Roger Ebert of the Chicago Sun-Times gave the film 3 stars out of 4 and wrote: "This isn't quite the over-the-top fantasy you'd like it to be, but it's a charming enough little movie, and probably the younger you are, the more charming."
In recognition of the fact that it was "aimed directly at very young children", William Arnold of the Seattle Post-Intelligencer observed its "unforced and exceedingly gentle humor, its imaginative but never-quite-excessive production design and its ingratiating and surprisingly detailed performances – especially by Portman and Bateman – gradually break down one's cynical defenses".

Writer-director Zach Helm later disowned the film, calling it a "Technicolor train-wreck", after the film was referenced in an episode of the AMC drama Breaking Bad.

== Accolades ==

For his performance in the film, Zach Mills was nominated for a Young Artist Award for Best Performance in a Feature Film – Leading Young Actor.

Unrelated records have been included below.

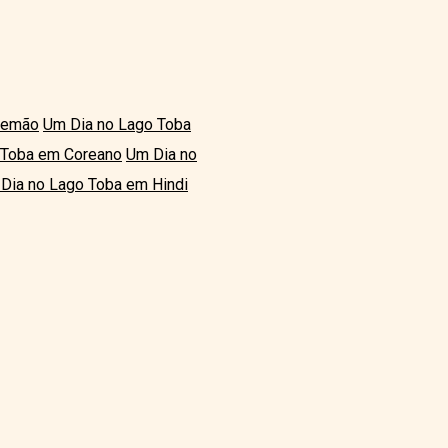
lemão
Um Dia no Lago Toba
 Toba em Coreano
Um Dia no
Dia no Lago Toba em Hindi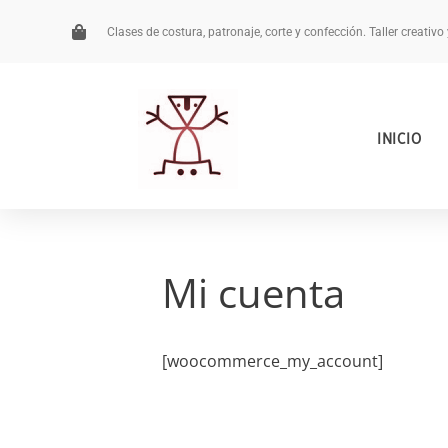
Clases de costura, patronaje, corte y confección. Taller creativo
INICIO
Mi cuenta
[woocommerce_my_account]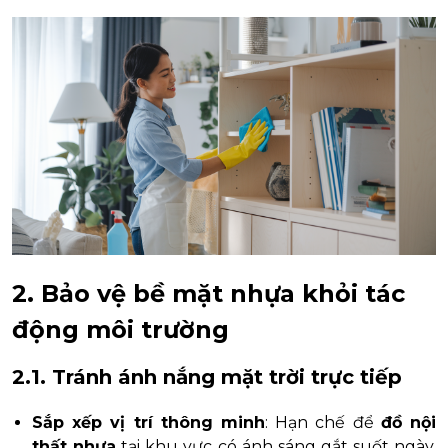
2. Bảo vệ bề mặt nhựa khỏi tác
động môi trường
2.1. Tránh ánh nắng mặt trời trực tiếp
Sắp xếp vị trí thông minh
: Hạn chế để
đồ nội
thất nhựa
tại khu vực có ánh sáng gắt suốt ngày,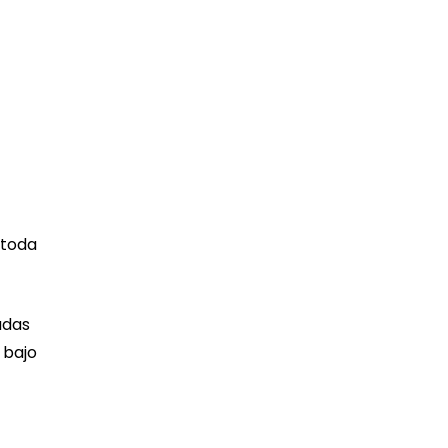
 toda
adas
 bajo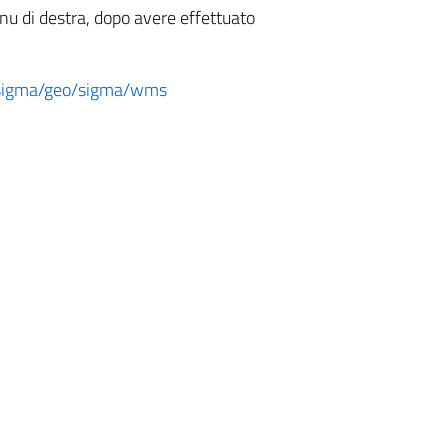
enu di destra, dopo avere effettuato
.it/sigma/geo/sigma/wms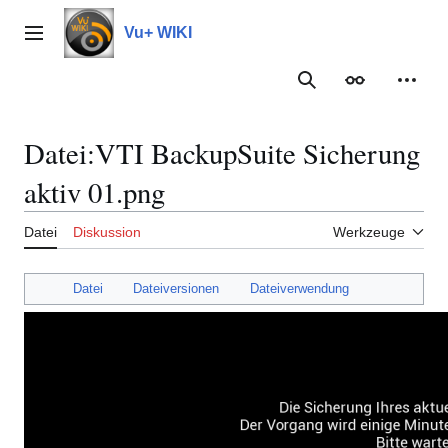
Zum
Inhalt
Vu+ WIKI
Hauptmenü
springen
Suche
Erscheinungs
Meine
Datei
:
VTI BackupSuite Sicherung
aktiv 01.png
Datei
Diskussion
Werkzeuge
Datei
Dateiversionen
Dateiverwendung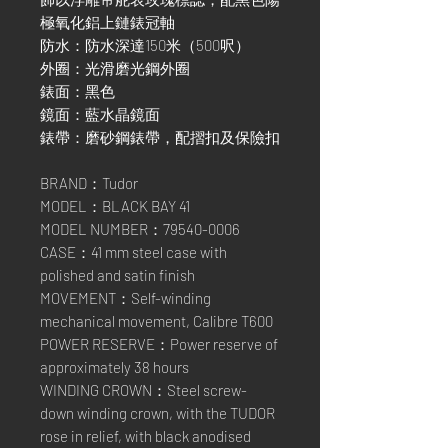
極氧化鋁上鏈錶冠軸
防水：防水深達150米（500呎）
外圈：光滑磨光鋼外圈
錶面：黑色
鏡面：藍水晶鏡面
錶帶：磨砂鋼錶帶，配摺扣及保險扣
BRAND：Tudor
MODEL：BLACK BAY 41
MODEL NUMBER：79540-0006
CASE：41 mm steel case with
polished and satin finish
MOVEMENT：Self-winding
mechanical movement, Calibre T600
POWER RESERVE：Power reserve of
approximately 38 hours
WINDING CROWN：Steel screw-
down winding crown, with the TUDOR
rose in relief, with black anodised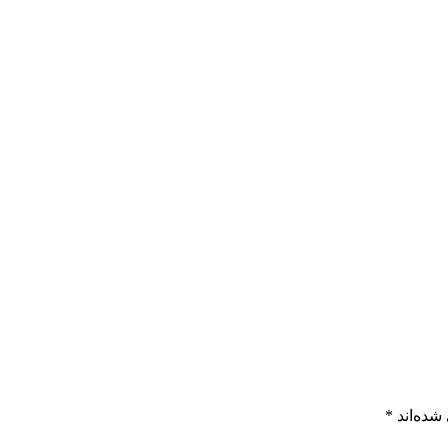
شده‌اند
*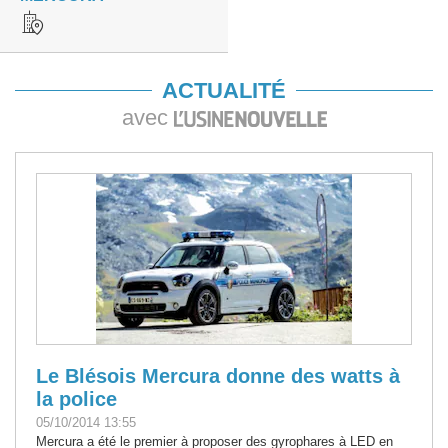
ACTUALITÉ
avec
Le Blésois Mercura donne des watts à
la police
05/10/2014 13:55
Mercura a été le premier à proposer des gyrophares à LED en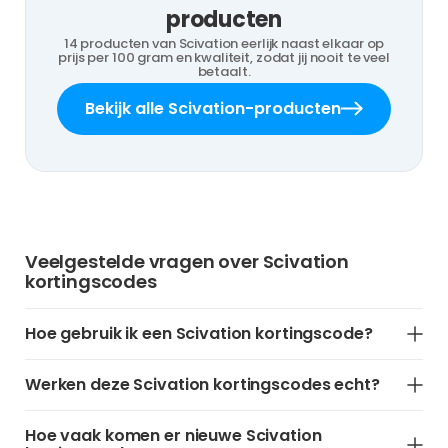
producten
14 producten van Scivation eerlijk naast elkaar op
prijs per 100 gram en kwaliteit, zodat jij nooit te veel
betaalt.
Bekijk alle Scivation-producten
Veelgestelde vragen over Scivation
kortingscodes
Hoe gebruik ik een Scivation kortingscode?
Werken deze Scivation kortingscodes echt?
Hoe vaak komen er nieuwe Scivation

The film has won two awards: the Heartland Film Festival Truly Moving Pictures award; and the Dove Foundation Seal of Approval, whose presenters felt it was "a delightful film". Shawn Edwards of Fox called it "the most magical film of the year".

List of awards and nominations
| Award | Category | Nominee | Result |
|---|---|---|---|
| Golden Trailer | Best Animation/Family | — | Nominated |
| IFMCA Award | Best Original Score for a Fantasy/Science Fiction Film | Alexander Desplat and Aaron Zigman | Nominated |
| Young Artist Award | Best Performance in a Feature Film - Leading Young Actor | Zach Mills | Nominated |

== Soundtrack ==

The score was composed by Alexandre Desplat and Aaron Zigman, and was released on November 13, 2007. The album includes the song, "Love the World You Find", performed by the Flaming Lips.

Kaela Kimura's "Jasper" is the theme song for the Japanese version.